Former Soviet leader and Nobel laureate Mikhail Gorbachev says tensions between the United States and Russia have reached a “dangerous point.”
Former Soviet leader and Nobel laureate Mikhail Gorbachev has warned that the world has reached a “dangerous point” as tensions between Russia and the United States have soared over the Syria conflict.
Relations between Moscow and Washington — already at a post-Cold War low over the Ukraine conflict — have deteriorated sharply since the United States abandoned attempts with Russia to negotiate a cease-fire in Syria on October 3 and formally accused Russia of hacking U.S. political targets during the elections.

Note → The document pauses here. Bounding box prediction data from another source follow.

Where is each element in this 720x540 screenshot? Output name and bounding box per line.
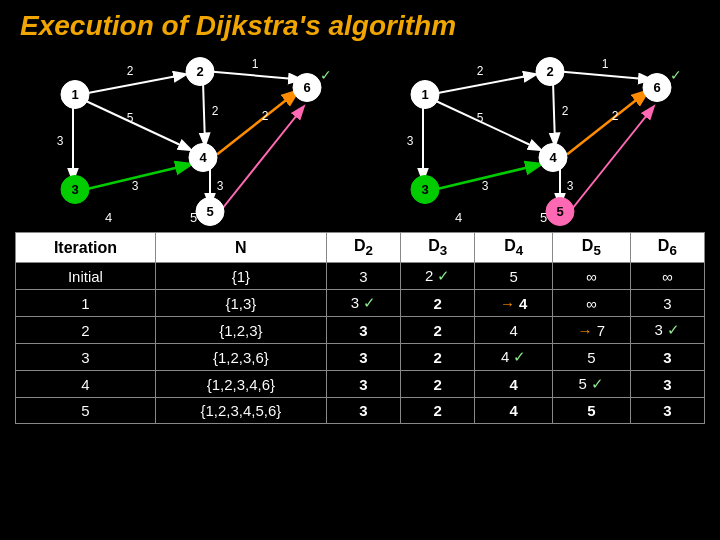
svg-text:4: 4	[455, 210, 462, 225]
svg-text:3: 3	[71, 182, 78, 197]
svg-line-48	[570, 108, 653, 212]
svg-text:4: 4	[199, 150, 207, 165]
svg-line-46	[567, 92, 647, 155]
svg-text:2: 2	[562, 104, 569, 118]
col-D2: D2	[326, 233, 400, 263]
svg-text:6: 6	[653, 80, 660, 95]
svg-line-14	[217, 92, 297, 155]
svg-text:5: 5	[206, 204, 213, 219]
table-row: Initial{1}32 ✓5∞∞	[16, 263, 705, 290]
table-row: 4{1,2,3,4,6}3245 ✓3	[16, 371, 705, 398]
svg-line-36	[437, 102, 540, 150]
svg-text:5: 5	[190, 210, 197, 225]
svg-text:3: 3	[132, 179, 139, 193]
algorithm-table: Iteration N D2 D3 D4 D5 D6 Initial{1}32 …	[15, 232, 705, 424]
svg-line-8	[210, 72, 300, 80]
svg-text:5: 5	[556, 204, 563, 219]
svg-text:2: 2	[612, 109, 619, 123]
svg-text:3: 3	[217, 179, 224, 193]
svg-line-40	[560, 72, 650, 80]
svg-text:3: 3	[407, 134, 414, 148]
table-row: 3{1,2,3,6}324 ✓53	[16, 344, 705, 371]
svg-text:5: 5	[477, 111, 484, 125]
svg-text:1: 1	[252, 57, 259, 71]
svg-text:✓: ✓	[320, 67, 332, 83]
svg-text:2: 2	[212, 104, 219, 118]
svg-line-16	[220, 108, 303, 212]
table-body: Initial{1}32 ✓5∞∞1{1,3}3 ✓2→ 4∞32{1,2,3}…	[16, 263, 705, 424]
col-D3: D3	[401, 233, 475, 263]
svg-text:3: 3	[567, 179, 574, 193]
table-row: 1{1,3}3 ✓2→ 4∞3	[16, 290, 705, 317]
svg-text:2: 2	[196, 64, 203, 79]
svg-text:3: 3	[57, 134, 64, 148]
col-D4: D4	[475, 233, 553, 263]
graph-left: 2 3 5 2 1 3 3 2	[35, 47, 335, 227]
col-D6: D6	[630, 233, 704, 263]
table-row: 2{1,2,3}324→ 73 ✓	[16, 317, 705, 344]
svg-text:3: 3	[421, 182, 428, 197]
svg-text:2: 2	[477, 64, 484, 78]
svg-text:2: 2	[127, 64, 134, 78]
svg-text:5: 5	[540, 210, 547, 225]
svg-line-0	[80, 75, 185, 95]
svg-text:1: 1	[71, 87, 78, 102]
col-iteration: Iteration	[16, 233, 156, 263]
graph-right: 2 3 5 2 1 3 3 2 1 2 3	[385, 47, 685, 227]
svg-text:2: 2	[262, 109, 269, 123]
svg-text:5: 5	[127, 111, 134, 125]
svg-text:4: 4	[549, 150, 557, 165]
svg-line-38	[553, 82, 555, 145]
col-D5: D5	[553, 233, 631, 263]
svg-text:2: 2	[546, 64, 553, 79]
svg-text:6: 6	[303, 80, 310, 95]
svg-line-6	[203, 82, 205, 145]
table-row: 5{1,2,3,4,5,6}32453	[16, 398, 705, 424]
svg-line-4	[87, 102, 190, 150]
svg-text:3: 3	[482, 179, 489, 193]
svg-text:✓: ✓	[670, 67, 682, 83]
col-N: N	[155, 233, 326, 263]
page-title: Execution of Dijkstra's algorithm	[0, 0, 720, 47]
graphs-area: 2 3 5 2 1 3 3 2	[0, 47, 720, 227]
svg-line-32	[430, 75, 535, 95]
svg-text:1: 1	[421, 87, 428, 102]
table-header: Iteration N D2 D3 D4 D5 D6	[16, 233, 705, 263]
svg-text:4: 4	[105, 210, 112, 225]
svg-text:1: 1	[602, 57, 609, 71]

The Kremlin, meanwhile, has suspended a series of nuclear cooperation pacts and built up its military forces in Syria and near the border with Europe, most recently by stationing nuclear-capable missiles in Kaliningrad, on NATO’s doorstep.
“I think the world has reached a dangerous point,” Gorbachev, 85, told state news agency RIA Novosti on October 10. “I don’t want to give any concrete prescriptions, but I do want to say that this needs to stop. We need to renew dialogue. Stopping it was the biggest mistake.”
As the last leader of the Soviet Union, Gorbachev oversaw an easing of decades of tensions with the West that helped to end the Cold War.
He inked several landmark nuclear disarmament deals with Washington aimed at defusing the standoff between the two superpowers. He won the Nobel Peace Prize in 1990 for his reform efforts.
“It is necessary to return to the main priorities. These are nuclear disarmament, the fight against terrorism, the prevention of an environmental disaster,” he said. “Compared to these challenges, all the rest slips into the background.”
Separately, Gorbachev called for the complete elimination of nuclear weapons in an address in Iceland on October 10.
“The worst thing that has happened in recent years is the collapse of trust in relations between major powers,” he said. “The window to a nuclear weapon-free world…is being shut and sealed right before our eyes.”
“As long as nuclear weapons exist, there is a danger that someday they will be used as a result either of accident or technical failure or of evil intent of man — an insane person or terrorist,” Gorbachev said.
But instead of curbing the development of nuclear weapons, world powers are creating new ones, improving the old ones, and adopting missile-defense systems in ways that have actually made a nuclear proliferation and conflict more likely, he said.